В Тавризе все же немного отдохнули. Здесь жил сын и наследник шаха Аббас-Мирза, который встретил посольство довольно гостеприимно. Тавриз был окружен высокими стенами из сырцового кирпича, башнями и глубоким рвом, гарнизонная артиллерия выглядела внушительно. Зато войска Аббас-Мирзы, хотя и находились под начальством английских офицеров, представляли жалкое зрелище. Сарбазы, как называли здесь пехотных солдат, были дурно одеты и обучены, иррегулярная конница, состоявшая из ополченцев, вооруженных старыми фитильными ружьями и кинжалами, не признавала никакой дисциплины и строевых порядков, и лишь воинственные крутинцы, потомки древних курдов, выделялись как лихие наездники: они метко стреляли на всем скаку из пистолетов и мастерски владели пиками.

Пользуясь свободным временем, Муравьев знакомился не только с бытом и нравами персиян, но и с устройством их войск, словно предчувствовал, что придется воевать с ними. А вечера проводил он с артельщиками, они достали большую персидскую палатку, продолжали жить вместе, причем часто посещал их и сам Ермолов. В дневнике Муравьева сохранилась такая запись: «Третьего дня Алексей Петрович пришел к нам в кибитку рано поутру, перебудил всех и пробыл у нас до самого вечера. Разговоры беспримерного сего человека наставительнее самых лучших книг. Мы заслушались и удивлялись необыкновенному уму и дару его». А вскоре появилась и другая дневниковая отметка: «Вчера было собрание нашего общества у Петра Николаевича. Читали статьи Ермолов и Бебутов о войсках персидских».

Из Тавриза посольство направилось в Султанию. Там находилась летняя резиденция шаха, он известил, что будет здесь, а не в Тегеране принимать чрезвычайного российского посла.

Муравьев не раз слышал рассказы о необыкновенных богатствах и роскоши восточных владык, о пышности персидского двора, и воображение рисовало красочную картину. Султания! Тенистые сады и парки, сверкающий зеркальными стеклами великолепный дворец, мраморные бассейны, фонтаны, пряный и сладкий аромат восточных благовоний, и в одном из окон гарема, за чуть приподнятой занавеской, любопытствующие черные глаза красивой одалиски…

Нет, ничего подобного в Султании Муравьев не увидел. Он прибыл сюда прежде всех для устройства посольского лагеря, который разбили против дворца.
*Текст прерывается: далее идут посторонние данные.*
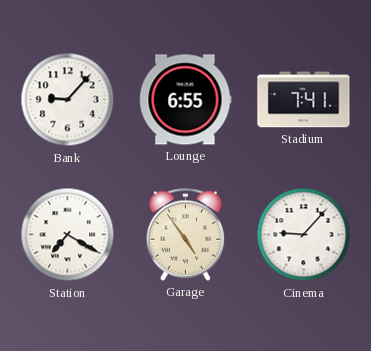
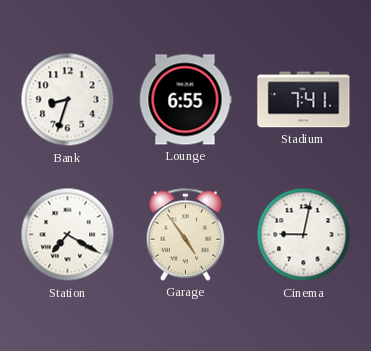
Bank: 9:07 -> 8:33
Cinema: 9:07 -> 9:02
Шах со своим двором и гаремом находился еще в пути из Тегерана, и Муравьев имел возможность более или менее свободно осмотреть его резиденцию. Впечатление произвела лишь одна огромная величественная мечеть, оставшаяся от древних времен. Но ни сада, ни парка не было. И стоявший на пригорке дворец оказался весьма посредственным двухэтажным кирпичным домом. Примыкавший к нему гарем построен был на дворе полукругом, имел одну большую среднюю комнату, куда приходит шах, и множество полутемных нечистых чуланчиков, где живут триста шахских одалисок и танцовщиц. Стены дворцовых комнат украшены уродливой живописью. В приемной на картине изображена охота, в центре ее – шах. Сидя на коне, он закалывает лань. Шах представлен в короне и в полной царской амуниции, смотрит он не на лань, а на зрителей, борода его задрана, а талия тоньше руки. Столь же карикатурно на других картинах написаны сыновья шаха. Мебель во дворце бедная, хороши лишь ковры и некоторые вещи, украшенные крупными бриллиантами и изумрудами.

Муравьев не забыл описать в дневнике торжественный въезд шаха в Султанию и прием, устроенный им российскому послу:

«Рано утром по залпу, данному из замбурагов (или фалконетов на верблюдах), мы узнали, что шах, ночевавший в четырех верстах от Султании, тронулся с места. Второй залп возвестил, что он на половине дороги. Посол поехал в синем сюртуке частным образом посмотреть его въезд. Сарбазы были расставлены в две линии по дороге. Шах ехал один. Впереди шел лейб-гвардии верблюжий его полк, а сзади, поодаль, ехали его чиновники. Увидев наших господ, шах привстал на стременах и закричал им: «Хош-елди», что значит по-персидски «Добро пожаловать». Персияне все рты поразинули и удивлялись необычайной сей милости царской. Шах приказал зятю своему Алаяр-хану показать нам свои войска, что тот и исполнил. При третьем залпе шах въехал в свою лачугу. Войска персидские все мимо нашего лагеря прошли, также и слон шахский. Весьма странно для европейцев видеть верблюжий полк. Верблюды были обвешаны красными лоскутками, и горбы служат лафетом для одной пушчонки. Они хорошо выучены, скачут скорее лошадей, немилостиво ревут и воняют. Где пышность персидского двора? Кроме лоскутков, свинства и нескольких жемчугов, ничего не видно!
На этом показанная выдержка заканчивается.